### Data for analysis
=======
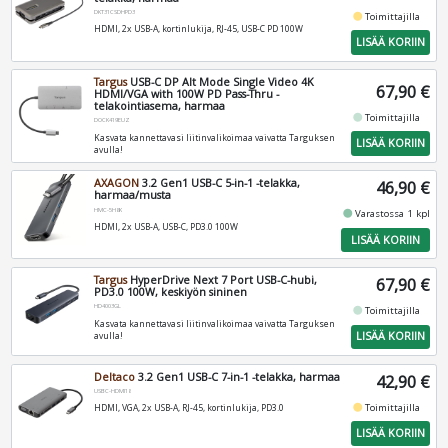
DKT31CSDHPD3
fiber_manual_record
Toimittajilla
HDMI, 2x USB-A, kortinlukija, RJ-45, USB-C PD 100W
LISÄÄ KORIIN
Targus
USB-C DP Alt Mode Single Video 4K
67,90 €
HDMI/VGA with 100W PD Pass-Thru -
telakointiasema, harmaa
fiber_manual_record
Toimittajilla
DOCK419EUZ
Kasvata kannettavasi liitinvalikoimaa vaivatta Targuksen
LISÄÄ KORIIN
avulla!
AXAGON
3.2 Gen1 USB-C 5-in-1 -telakka,
46,90 €
harmaa/musta
HMC-5H8K
fiber_manual_record
Varastossa 1 kpl
HDMI, 2x USB-A, USB-C, PD3.0 100W
LISÄÄ KORIIN
Targus
HyperDrive Next 7 Port USB-C-hubi,
67,90 €
PD3.0 100W, keskiyön sininen
HD4003GL
fiber_manual_record
Toimittajilla
Kasvata kannettavasi liitinvalikoimaa vaivatta Targuksen
LISÄÄ KORIIN
avulla!
Deltaco
3.2 Gen1 USB-C 7-in-1 -telakka, harmaa
42,90 €
USBC-HDMI18
fiber_manual_record
Toimittajilla
HDMI, VGA, 2x USB-A, RJ-45, kortinlukija, PD3.0
LISÄÄ KORIIN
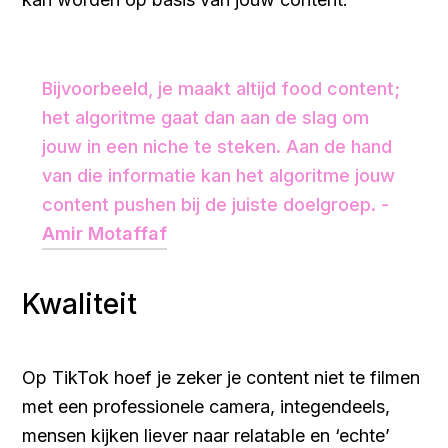
Bijvoorbeeld, je maakt altijd food content;
het algoritme gaat dan aan de slag om
jouw in een niche te steken. Aan de hand
van die informatie kan het algoritme jouw
content pushen bij de juiste doelgroep. -
Amir Motaffaf
Kwaliteit
Op TikTok hoef je zeker je content niet te filmen
met een professionele camera, integendeels,
mensen kijken liever naar relatable en ‘echte’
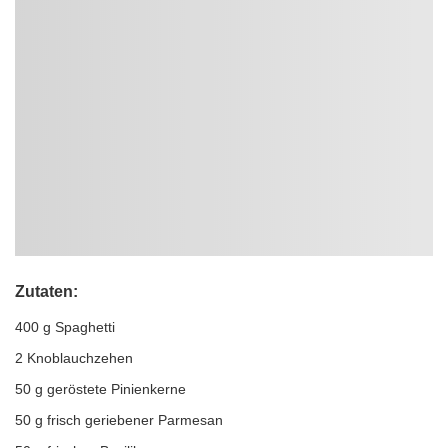
Zutaten:
400 g Spaghetti
2 Knoblauchzehen
50 g geröstete Pinienkerne
50 g frisch geriebener Parmesan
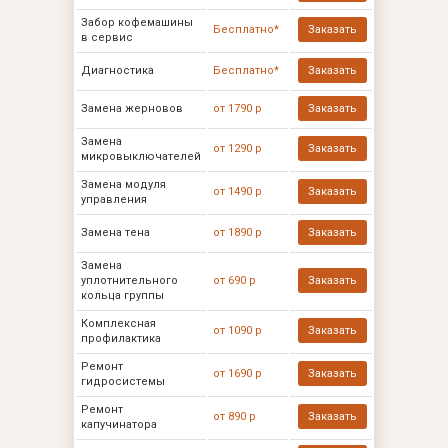
Забор кофемашины
Бесплатно*
Заказать
в сервис
Диагностика
Бесплатно*
Заказать
Замена жерновов
от 1790 р
Заказать
Замена
от 1290 р
Заказать
микровыключателей
Замена модуля
от 1490 р
Заказать
управления
Замена тена
от 1890 р
Заказать
Замена
уплотнительного
от 690 р
Заказать
кольца группы
Комплексная
от 1090 р
Заказать
профилактика
Ремонт
от 1690 р
Заказать
гидросистемы
Ремонт
от 890 р
Заказать
капучинатора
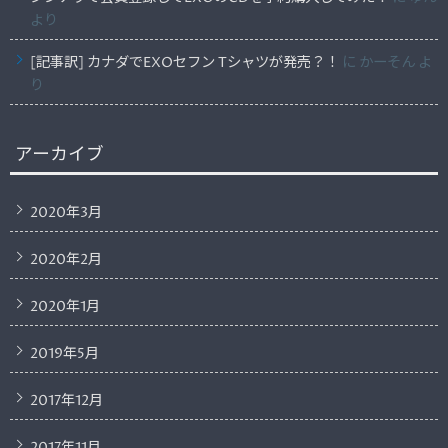
より
[記事訳] カナダでEXOセフン Tシャツが発売？！
に
かーそん
よ
り
アーカイブ
2020年3月
2020年2月
2020年1月
2019年5月
2017年12月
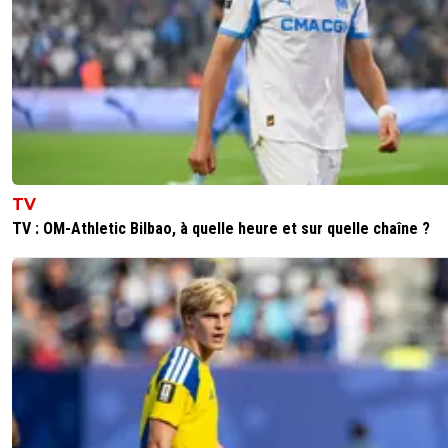
TV
TV : OM-Athletic Bilbao, à quelle heure et sur quelle chaîne ?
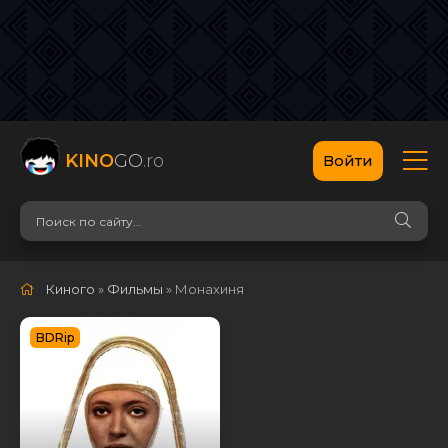
KINO
GO
.ro
Войти
Киного
»
Фильмы
» Монахиня
BDRip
=======
### Work task
Among the entries, how many lines carry "Замена"? Reply with a number and nothing else.

### Answer section
5